# WikiJournal of Medicine/Readability of English Wikipedia's health information over time

Wikipedia-integrated • Public peer review • Libre open access

Journal issues
Current

<meta name='citation_doi' value='10.15347/wjm/2019.007'>

## Article information

Authors: Aleksandar Brezar[a] , James Heilman [a][i]

Aleksandar Brezar; James Heilman (2019), "Readability of English Wikipedia's health information over time", WikiJournal of Medicine, 6 (1): 7, doi:10.15347/WJM/2019.007, ISSN 2002-4436, Wikidata Q75392964

## Abstract

Objective: To assess and compare the readability of the twenty-five most accessed English medical articles on Wikipedia 0, 1, 5 and 10 years ago.

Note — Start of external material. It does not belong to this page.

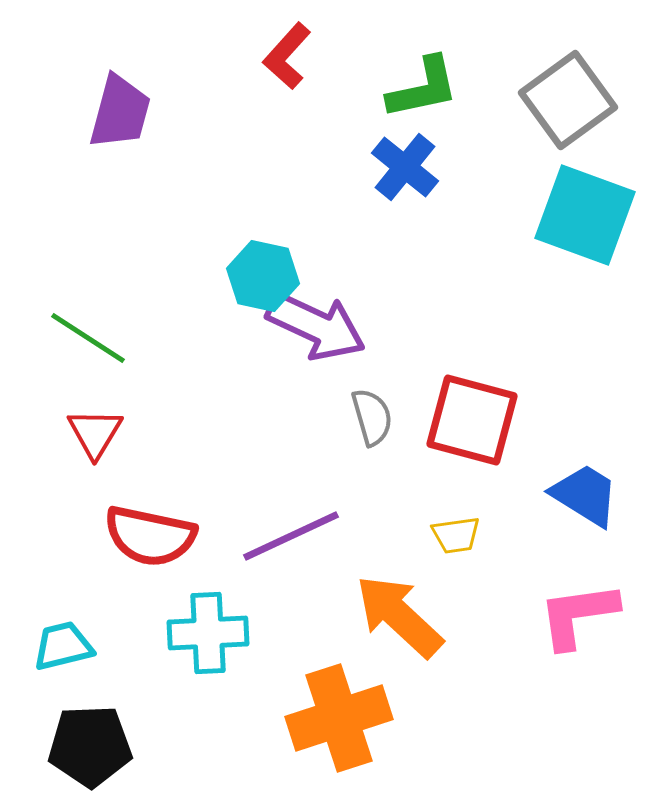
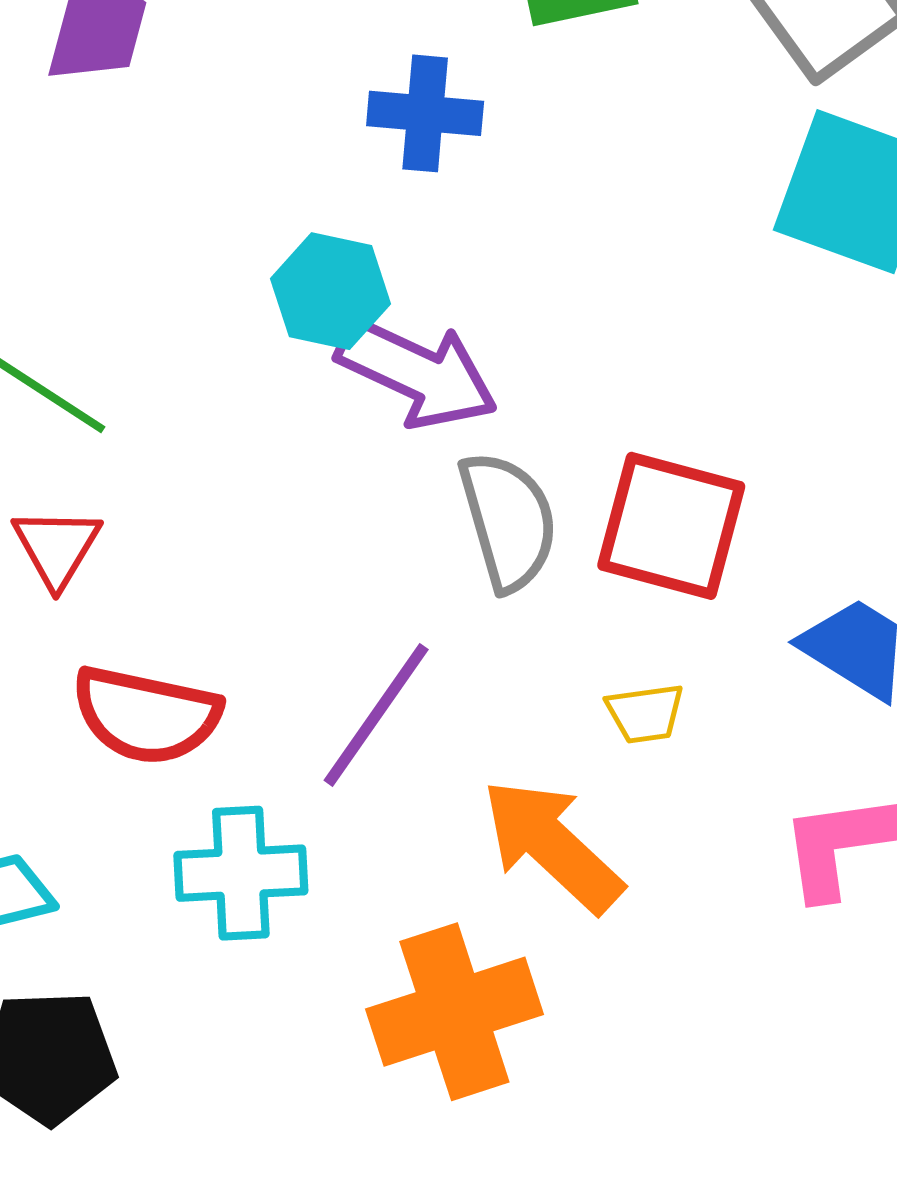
blue cross: (405, 167) -> (425, 113), moved, turned -34
gray semicircle: (372, 417) -> (508, 521), size x1.5
purple line: (291, 536) -> (376, 715), turned -30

Design: The twenty-five most accessed Wikipedia articles on diseases in August 2018 were identified for this study. The content of the lead paragraphs was formatted to remove any hyperlinks, decimals, colons, semicolons and periods used in abbreviations. An online tool was then used to assign a score to the readability of each text sample using the following formulae: Gunning FOG (Frequency of Gobbledygook) index, Flesch-Kincaid Grade Level (F-K), Simple Measure of Gobbledygook (SMOG) and Flesch Reading Ease (FRE). A single reading grade (RG) was calculated for each passage by averaging scores from the FOG, SMOG and F-K tests to facilitate interpretation. These steps were repeated for the lead paragraph of the same medical articles as visible 1, 5 and 10 years ago on Wikipedia.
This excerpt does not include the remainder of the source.